Raus aus der Werbeinsel

Aber auch für die Sender bergen Sonderwerbeformen Vorteile, die Matthias Alefeld, Geschäftsführer der Agentur MA Media, erklärt: „Die Fernsehsender versuchen, die Kosten zu minimieren und Gewinne zu maximieren. Dadurch rücken Werbungtreibende immer näher ans redaktionelle Programm." Alefeld sagt, dass es programmintegrierte Werbung im fiktionalen und redaktionellen Umfeld gebe. „Die Daily Soaps entstanden, weil Werbungtreibende ein Programmumfeld bevorzugen, das optimale Kaufanreize für ihre Produkte liefert.“

Die extremste Form von Sonderwerbung ist jene, wenn Werbekunden den Sendern gleich das fertige Programm frei Haus liefern. Der Sender spart sich so die Produktionskosten, der Werbekunde bekommt im Gegenzug unentgeltlich Werbezeiten, oder seine Produkte halten Einzug ins Programm. „Gerade haben wir den Viagra-Werbespot mit Pelé in einem Boulevardmagazin redaktionell platziert“, sagt Alefeld.

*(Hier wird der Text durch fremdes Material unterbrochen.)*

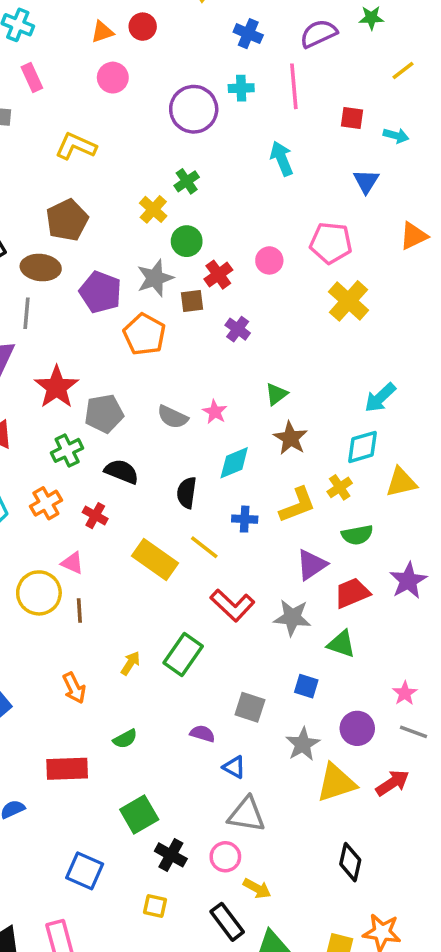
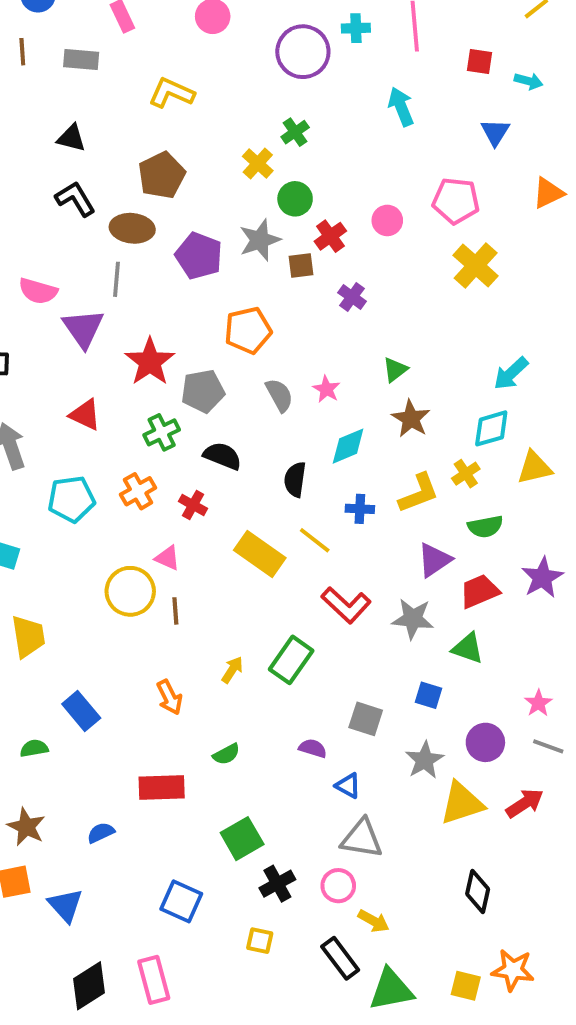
orange pentagon: (144, 334) -> (248, 330), moved, turned 30
gray semicircle: (173, 417) -> (279, 395), turned -144
black cross: (171, 855) -> (277, 884), turned 32

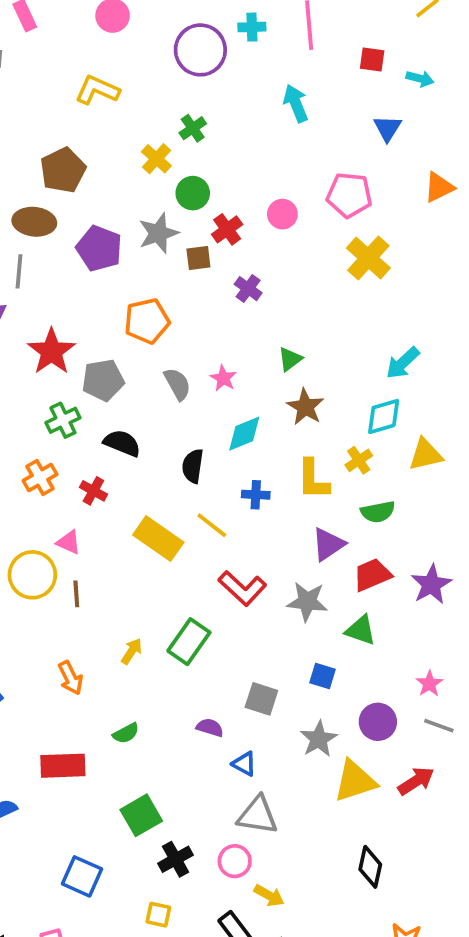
yellow L-shape: (171, 93) -> (97, 90), moved
yellow L-shape: (419, 493) -> (313, 479), turned 111
purple star: (542, 578) -> (431, 584), moved

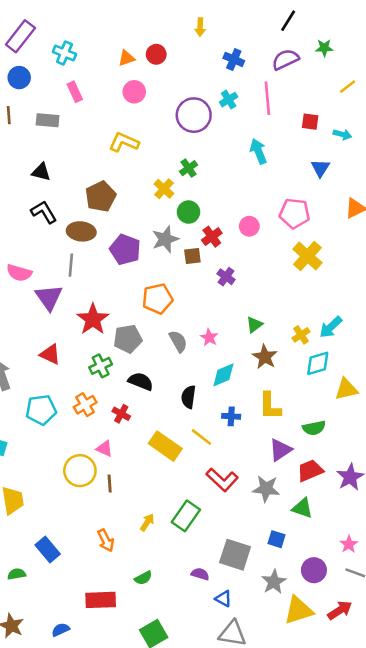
cyan cross: (252, 27) -> (229, 100), turned -30
yellow cross: (359, 460) -> (301, 335), moved
gray square: (261, 699) -> (235, 555), size x1.4

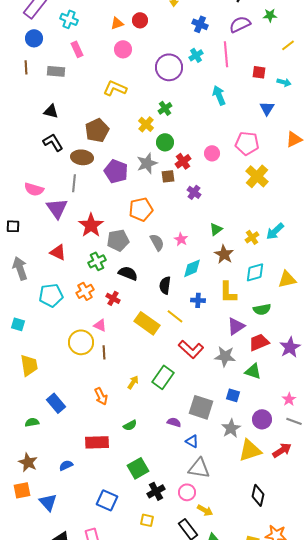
cyan diamond: (318, 363) -> (255, 272), moved

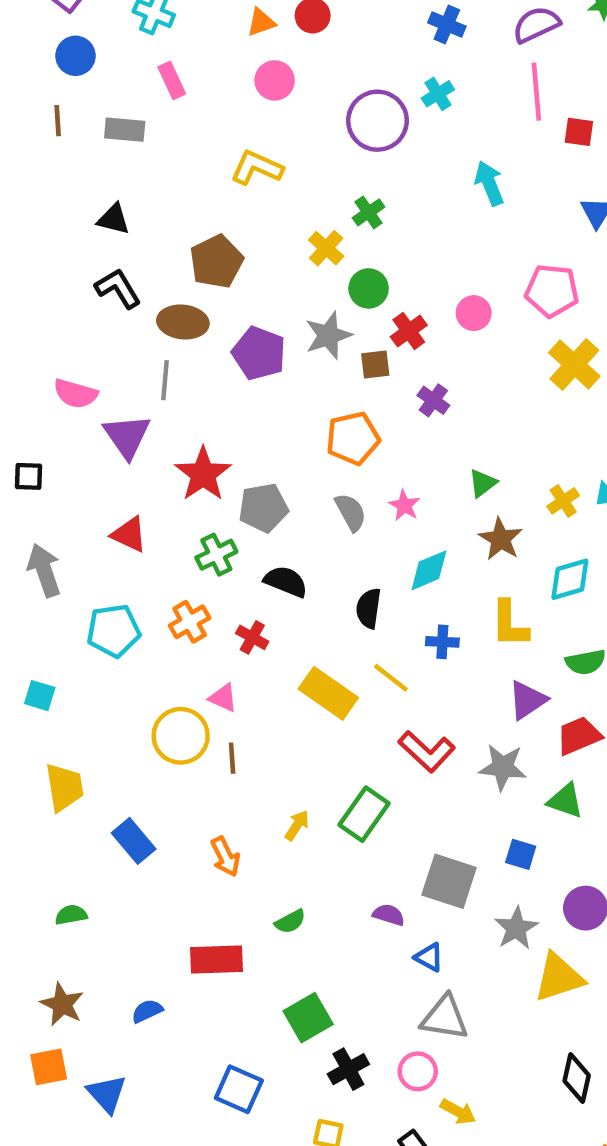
pink line: (226, 54) -> (536, 92), moved
orange pentagon: (141, 209) -> (353, 438), moved
blue rectangle: (56, 403) -> (134, 841), moved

Redaktionell gelangen Werbekunden auch über Events und Prominente in die Boulevardmagazine. „Taff“, „Blitz“ & Co. berichten in „Making of…"-Jingles über aktuelle Filme, Werbespots und Produkte. Wenn Boris Becker eine bestimmte Automarke fährt, interessiert das seine Fans. „Die Sender berichten gerne über ein neues Automodell und attraktive Urlaubsziele, vor allem, wenn der Beitrag umsonst ist“, sagt Alefeld. „Die Kunst ist, die Werbung spielerisch ins Programm zu integrieren.“

Schleichwerbung ist laut Rundfunkstaatsvertrag tabu, Werbungtreibende dürfen das Programm weder inhaltlich noch redaktionell beeinflussen. Theoretisch. „Zulässig ist jedoch die Erwähnung oder Darstellung von Produkten, wenn und soweit dies aus journalistischen oder künstlerischen Gründen zwingend erforderlich ist“, sagt ZDF-Sprecher Walter Kehr. „Bei Filmproduktionen ist die Darstellung von Produkten häufig nicht zu vermeiden.“ Und gerade Kehrs Sender weiß die Grauzone bei seiner Flaggschiff- Show zu nutzen. Bei der Sommer-Ausgabe von „Wetten, dass…?“, die diesmal im Euro-Disney in Paris stattfand, ließ sich das ZDF von gleich mehreren Partnern aus der Werbung unterstützen, unter anderem vom Energieversorger RWE. Sonst hätte das ZDF die 1,4 Millionen Euro teure Sendung gar nicht finanzieren können.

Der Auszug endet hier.